Le président LR (Les Républicains) de la commission des Lois du Sénat, Philippe Bas, a annoncé jeudi lors d'une conférence de presse le dépôt de deux textes, une proposition de loi de programmation et une loi organique "pour le redressement de la justice".

Face à des juridictions exsangues, des prisons surpeuplées et des justiciables soumis à des délais valant régulièrement à la France d'être condamnée, Philippe Bas propose notamment l'embauche de 500 magistrats, 900 greffiers, 9.500 surveillants de prison et 500 agents de probation, et une réforme des juridictions.

Compte tenu de l'engagement du président Emmanuel Macron de créer 15.000 places de prison, la hausse des crédits bénéficierait surtout à l'administration pénitentiaire avec une progression de 46% sur la période 2017-2022.

Le sénateur de la Manche a aussi présenté des réformes structurelles pour "sanctuariser les crédits alloués à l'autorité judiciaire" et "fluidifier" la gestion du corps de la magistrature (mobilité, critères de sélection...).

"Rien n'est possible sans une justice forte", avait déclaré début juillet le Premier ministre Édouard Philippe avant de fixer à 2018 la présentation au Parlement d'une loi quinquennale de programmation.

"Pourquoi attendre 2018?" avait immédiatement réagi l'ancien garde des Sceaux Jean-Jacques Urvoas, tandis que les principaux syndicats de magistrats qualifiaient le vote d'une loi de programmation d'"urgence absolue".

- 'Epreuve de vérité' -

"C'est le moment de sonner le tocsin avant de sonner le glas de la justice. Nous sommes dans une situation d'urgence", a relevé Philippe Bas, précisant que les créations de postes envisagées correspondaient aux actuelles vacances de postes. "On n'est pas dans la surenchère, on est dans l'épreuve de vérité" pour sauver le service public de la justice de sa "situation d'embolie".

"Il ne faut pas laisser passer la chance du premier budget du quinquennat pour mettre en oeuvre cette loi", a-t-il insisté, plaidant pour un examen des propositions de loi en octobre et une prise en compte de ces textes dans la loi de programmation budgétaire.

Philippe Bas devait rencontrer jeudi la garde des Sceaux Nicole Belloubet.

Pour le "Sénat non-aligné" -face à une Assemblée à l'écrasante majorité présidentielle (REM)-, a relevé Philippe Bas, "le lien de confiance qui avait commencé à être retissé, avec l'engagement de ne plus faire de gel", a en outre été durement atteint par l'annonce de 160 millions d'économies demandés à la Justice cette année.

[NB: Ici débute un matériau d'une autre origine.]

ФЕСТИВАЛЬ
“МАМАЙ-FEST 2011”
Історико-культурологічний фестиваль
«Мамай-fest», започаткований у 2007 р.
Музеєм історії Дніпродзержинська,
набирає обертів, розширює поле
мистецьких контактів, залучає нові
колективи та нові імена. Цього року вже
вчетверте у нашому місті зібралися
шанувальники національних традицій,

Dans le cadre de la loi de programmation, le Sénat, à majorité de droite et qui se targue d'avoir réuni "un large consensus" sur ses propositions, lance plusieurs pistes, dont "un tribunal unique départemental de première instance" qui regrouperait tribunal d'instance et tribunal de grande instance. Une réforme pour "simplifier l'accès" des citoyens à la justice et "pas pour faire des économies" en fermant des tribunaux comme en 2008 (loi Dati).

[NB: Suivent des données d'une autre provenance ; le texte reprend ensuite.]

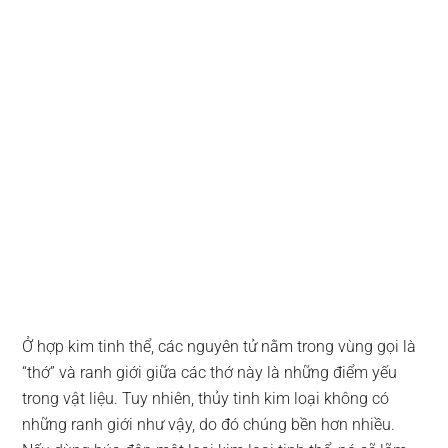
Ở hợp kim tinh thể, các nguyên tử nằm trong vùng gọi là
“thớ” và ranh giới giữa các thớ này là những điểm yếu
trong vật liệu. Tuy nhiên, thủy tinh kim loại không có
những ranh giới như vậy, do đó chúng bền hơn nhiều.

Autres projets: le renforcement de la "conciliation" pour désengorger les tribunaux et la fin de la gratuité de l'aide juridictionnelle avec la création d'un timbre modulable de 20 à 50 euros.

Et enfin, autre promesse de campagne d'Emmanuel Macron, "mettre fin à une hypocrisie" en mettant fin "à l'aménagement automatique des peines", aujourd'hui possible pour des personnes condamnées à une peine maximale de deux ans ferme (et d'un an ferme en cas de récidive).

"Si le tribunal condamne à de la prison, le condamné doit aller en prison, ou alors le tribunal doit renvoyer le justiciable devant le juge d'application des peines, dans un délai d'un mois", a expliqué Philippe Bas, tout en plaidant pour le développement de peines alternatives à la détention.